Hacking Network Services: LAB6: MySQL.

-

Understanding MySQL | What is MySQL?

In its simplest definition, MySQL is a relational database management system (RDBMS) based on Structured Query Language (SQL). Too many acronyms? Let's break it down:

Database:

A database is simply a persistent, organised collection of structured data

RDBMS:

A software or service used to create and manage databases based on a relational model. The word "relational" just means that the data stored in the dataset is organised as tables. Every table relates in some way to each other's "primary key" or other "key" factors.

SQL:

MYSQL is just a brand name for one of the most popular RDBMS software implementations. As we know, it uses a client-server model. But how do the client and server communicate? They use a language, specifically the Structured Query Language (SQL).

Many other products, such as PostgreSQL and Microsoft SQL server, have the word SQL in them. This similarly signifies that this is a product utilising the Structured Query Language syntax.

How does MySQL work?

MySQL, as an RDBMS, is made up of the server and utility programs that help in the administration of MySQL databases.

The server handles all database instructions like creating, editing, and accessing data. It takes and manages these requests and communicates using the MySQL protocol. This whole process can be broken down into these stages:

1- MySQL creates a database for storing and manipulating data, defining the relationship of each table.

2- Clients make requests by making specific statements in SQL.

3- The server will respond to the client with whatever information has been requested.

What runs MySQL?

MySQL can run on various platforms, whether it's Linux or windows. It is commonly used as a back end database for many prominent websites and forms an essential component of the LAMP stack, which includes: Linux, Apache, MySQL, and PHP.

More Information:

Here are some resources that explain the technical implementation, and working of, MySQL in more detail than I have covered here:

https://dev.mysql.com/doc/dev/mysql-server/latest/PAGE_SQL_EXECUTION.html 

https://www.w3schools.com/php/php_mysql_intro.asp

-----------------------------------------------------------------------------------------------------------------------------

Enumerating MySQL

-----------------------------------------------------------------------------------------------------------------------------

When you would begin attacking MySQL

MySQL is likely not going to be the first point of call when getting initial information about the server. You can, as we have in previous tasks, attempt to brute-force default account passwords if you really don't have any other information; however, in most CTF scenarios, this is unlikely to be the avenue you're meant to pursue.

The Scenario

Typically, you will have gained some initial credentials from enumerating other services that you can then use to enumerate and exploit the MySQL service. As this room focuses on exploiting and enumerating the network service, for the sake of the scenario, we're going to assume that you found the credentials: "root:password" while enumerating subdomains of a web server. After trying the login against SSH unsuccessfully, you decide to try it against MySQL.

Requirements:

You will want to have MySQL installed on your system to connect to the remote MySQL server. In case this isn't already installed, you can install it using sudo apt install default-mysql-client.
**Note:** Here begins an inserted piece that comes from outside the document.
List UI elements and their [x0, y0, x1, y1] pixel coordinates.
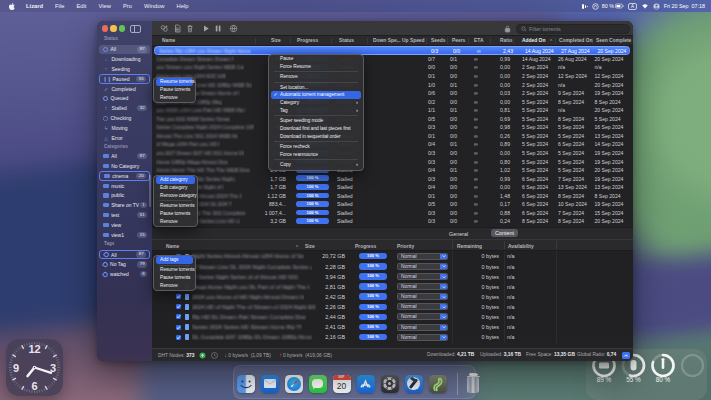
svg-text:A: A [631, 4, 634, 9]
svg-text:6: 6 [31, 380, 37, 392]
svg-text:12: 12 [28, 343, 40, 355]
svg-text:9: 9 [13, 362, 19, 374]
Don't worry- this won't install the server package on your system- just the client.

Again, we're going to be using Metasploit for this; it's important that you have Metasploit installed, as it is by default on both Kali Linux and Parrot OS.

Alternatives

As with the previous task, it's worth noting that everything we will be doing using Metasploit cana also be done either manually or with a set of non-Metasploit tools such as nmap's mysql-enum script: https://nmap.org/nsedoc/scripts/mysql-enum.html or https://www.exploit-db.com/exploits/23081. I recommend that after you complete this room, you go back and attempt it manually to make sure you understand the process that is being used to display the information you acquire.

Schema:

In MySQL, physically, a schema is synonymous with a database. You can substitute the keyword "SCHEMA" instead of DATABASE in MySQL SQL syntax, for example using CREATE SCHEMA instead of CREATE DATABASE. It's important to understand this relationship because some other database products draw a distinction. For example, in the Oracle Database product, a schema represents only a part of a database: the tables and other objects owned by a single user.

Hashes:

Hashes are, very simply, the product of a cryptographic algorithm to turn a variable length input into a fixed length output.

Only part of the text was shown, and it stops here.